O tradicional e centenário jornal portenho "La Nación" definiu neste domingo a política externa do governo do presidente Luis Inácio da Silva como um "fracasso". Segundo uma ampla análise publicada no caderno dominical "Enfoques", dedicado principalmente à análise política, "a política externa de Lula passou por dois momentos: começou como o maior de seus sucessos e acabou sendo qualificada, de forma quase unânime, como um fracasso". O "La Nación" indica que ao tomar posse, Lula tinha dois grandes objetivos: consolidar uma liderança natural na América do Sul e obter uma vaga permanente no Conselho de Segurança da ONU. "Nenhum dos dois objetivos foi alcançado".O jornal faz uma lista dos fracassos de Lula na região. "Até o presidente boliviano, Evo Morales, apadrinhado por Lula durante sua campanha, está causando dores de cabeça com seu confronto com a estatal Petrobrás.

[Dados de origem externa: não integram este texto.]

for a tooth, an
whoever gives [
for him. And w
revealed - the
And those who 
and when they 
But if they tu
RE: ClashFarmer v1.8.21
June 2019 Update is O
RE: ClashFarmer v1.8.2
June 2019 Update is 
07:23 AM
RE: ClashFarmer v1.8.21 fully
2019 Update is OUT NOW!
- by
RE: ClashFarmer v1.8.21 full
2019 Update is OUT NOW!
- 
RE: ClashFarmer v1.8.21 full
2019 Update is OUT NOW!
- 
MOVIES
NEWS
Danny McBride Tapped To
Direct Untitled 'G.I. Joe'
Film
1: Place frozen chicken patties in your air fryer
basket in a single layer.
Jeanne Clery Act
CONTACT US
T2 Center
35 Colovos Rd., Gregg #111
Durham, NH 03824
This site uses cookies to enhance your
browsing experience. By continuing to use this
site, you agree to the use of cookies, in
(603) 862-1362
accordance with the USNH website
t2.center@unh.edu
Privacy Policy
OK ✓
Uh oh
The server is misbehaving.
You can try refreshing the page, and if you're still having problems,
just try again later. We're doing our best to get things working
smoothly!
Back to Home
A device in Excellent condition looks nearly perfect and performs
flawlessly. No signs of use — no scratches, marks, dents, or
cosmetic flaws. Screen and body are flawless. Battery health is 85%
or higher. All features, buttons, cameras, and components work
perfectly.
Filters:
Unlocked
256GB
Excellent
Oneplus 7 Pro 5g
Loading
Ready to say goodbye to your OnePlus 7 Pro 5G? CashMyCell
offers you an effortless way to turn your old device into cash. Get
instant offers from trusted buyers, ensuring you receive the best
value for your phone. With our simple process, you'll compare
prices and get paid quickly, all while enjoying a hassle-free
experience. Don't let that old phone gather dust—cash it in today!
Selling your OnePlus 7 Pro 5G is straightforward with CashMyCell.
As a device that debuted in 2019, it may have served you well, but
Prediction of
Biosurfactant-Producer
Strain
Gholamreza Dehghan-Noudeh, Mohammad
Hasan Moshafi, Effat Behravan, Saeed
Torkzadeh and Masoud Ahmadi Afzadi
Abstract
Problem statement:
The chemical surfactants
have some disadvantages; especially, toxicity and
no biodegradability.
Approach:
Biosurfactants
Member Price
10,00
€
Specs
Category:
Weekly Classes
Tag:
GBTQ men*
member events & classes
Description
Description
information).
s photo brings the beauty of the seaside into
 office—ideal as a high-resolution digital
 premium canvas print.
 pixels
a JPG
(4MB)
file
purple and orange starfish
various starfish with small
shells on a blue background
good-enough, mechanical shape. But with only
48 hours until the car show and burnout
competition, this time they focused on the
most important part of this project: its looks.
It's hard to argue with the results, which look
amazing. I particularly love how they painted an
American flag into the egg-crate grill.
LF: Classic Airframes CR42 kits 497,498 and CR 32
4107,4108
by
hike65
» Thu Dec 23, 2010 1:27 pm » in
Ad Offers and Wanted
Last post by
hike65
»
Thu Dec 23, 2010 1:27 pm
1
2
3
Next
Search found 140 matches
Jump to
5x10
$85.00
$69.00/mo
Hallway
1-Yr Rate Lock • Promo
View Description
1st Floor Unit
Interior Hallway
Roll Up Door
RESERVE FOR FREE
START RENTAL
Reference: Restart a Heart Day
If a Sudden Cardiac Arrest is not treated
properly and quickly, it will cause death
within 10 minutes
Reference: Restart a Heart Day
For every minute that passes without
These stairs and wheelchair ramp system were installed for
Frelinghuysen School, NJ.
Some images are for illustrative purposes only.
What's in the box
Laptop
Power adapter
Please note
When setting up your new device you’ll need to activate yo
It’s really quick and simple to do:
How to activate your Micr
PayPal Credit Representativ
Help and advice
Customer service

E o venezuelano Hugo Chávez já não considera Lula como seu líder, mas sim, mantém com ele uma relação de amor e recriminações".No que concerne à Argentina, afirma o "La Nación", a relação teve altos e baixos. "Atualmente atravessa bons momentos, mas passou por crises diplomáticas e comerciais profundas, geradas pelo afã de protagonismo mundial do Brasil, que acabou deixando de lado ações concretas no Mercosul". Segundo o jornal, uma frase do presidente Néstor Kirchner resume bem o caso: "se existe uma vaga na OMC, o Brasil a quer. Se existe um lugar na ONU, também o quer; se existe uma vaga na FAP, também...se até querem eleger o papa!".Além disso, o "La Nación" indica que as declarações do presidente Lula tem costumeiramente a característica da megalomania. "Em seus discursos repete que ´nunca neste país´ as coisas funcionaram tão bem".A menos de uma semana das eleições presidenciais brasileiras, os argentinos estão de olho na campanha política no país vizinho. Motivos não faltam, já que o Brasil é o maior parceiro comercial e político da Argentina. A cobertura do movimento dos candidatos é intensa, e aumenta enquanto aproxima-se o dia decisivo de ir às urnas.